La Fed esordisce col botto nel prendere il sentiero di riduzione dei tassi. Il Presidente Jerome Powell ha annunciato alle 20:00 di ieri sera ora italiana un taglio di 50 punti base, portando i tassi di riferimento nell’intervallo 4,75%-5%.
Immediata la reazione dei mercati valutari, con Euro/dollaro che è arrivato a sfiorare 1,1190, e dei mercati obbligazionari, con un calo dei rendimenti dei titoli USA su tutto l’arco delle scadenze, a partire da quelle più brevi, notoriamente più sensibili a questo tipo di decisioni. Positiva anche la reazione dei listini azionari. Relativamente stabili invece i rendimenti dei maggiori titoli governativi europei (Btp, Bund e Oat).
Una riduzione di così rilevante entità, invece degli abituali 25 punti base, è il segnale della preoccupazione della Fed circa un eccessivo indebolimento della crescita, prevista comunque al 2% (livello che in Europa ci sogniamo), e del mercato del lavoro. Basti pensare che l’ultimo taglio di questa entità risale al 2020 con mezzo mondo chiuso per lockdown.
Il fatto che non sia stata una decisione facile è testimoniato dalla mancanza dell’unanimità nella decisione, cosa che non accadeva dal 2005.
Ha certamente pesato sulla misura “extralarge” del taglio la valutazione della banca sull’equilibrio tra due rischi che, nella sua valutazione, non sono più simmetrici. Da un lato, il rischio di eccessivo indebolimento del mercato del lavoro e conseguente aumento della disoccupazione; dall’altro il rischio di un rischio di mancare l’obiettivo di stabilizzazione dell’inflazione verso il 2%.
Ora è giunto il momento di non strozzare eccessivamente l’economia e prendersi cura di occupazione e salari. Non bisogna dimenticare che la Fed ha, diversamente dalla Bce, il duplice obiettivo della stabilità dei prezzi e della massima occupazione. Su questo fronte la Fed prevede un tasso di disoccupazione in crescita al 4,4% dal 4,2% attuale.
Nella conferenza stampa Powell ha tenuto a sottolineare che la funzione di reazione della Fed è pronta a fronteggiare tutti gli sviluppi futuri, sia che riguardino un’inflazione troppo lenta nella sua discesa, sia che riguardino un ulteriore peggioramento del mercato del lavoro. Pur sottolineando che non esiste alcun automatismo nel sentiero di riduzione appena imboccato.

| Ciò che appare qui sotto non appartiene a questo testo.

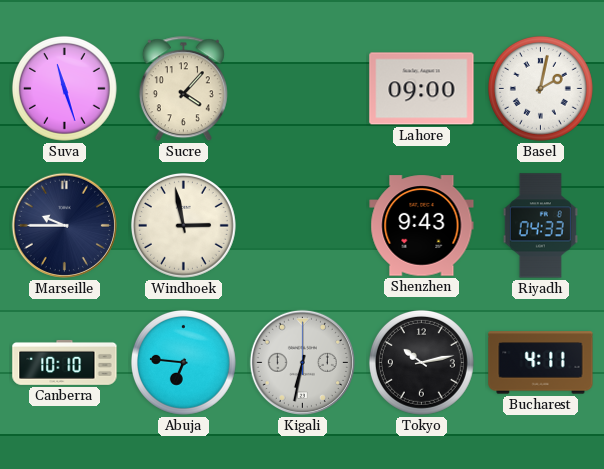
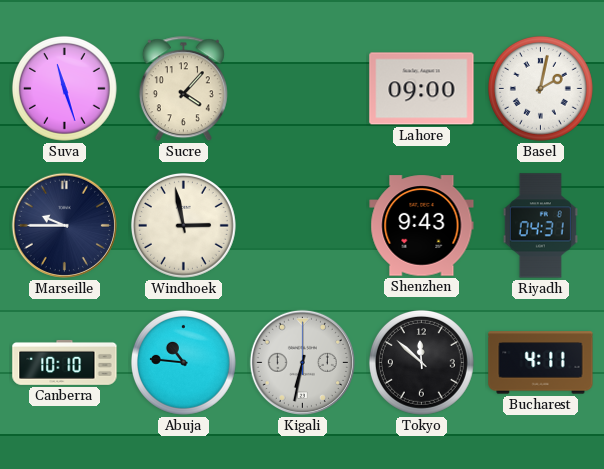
Riyadh: 04:33 -> 04:31
Abuja: 6:46 -> 10:46
Tokyo: 10:13 -> 11:52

A questo punto, gli analisti danno per probabile un taglio di ulteriori 50 punti entro dicembre e ulteriori 100 punti nel corso del 2025.
Ora attendiamo di sapere con quale coraggio, con una crescita che langue intorno allo “zero virgola” e con la principale economia dell’eurozona (Germania) già in probabile recessione, Christine Lagarde potrà ancora tenere i tassi fermi a ottobre.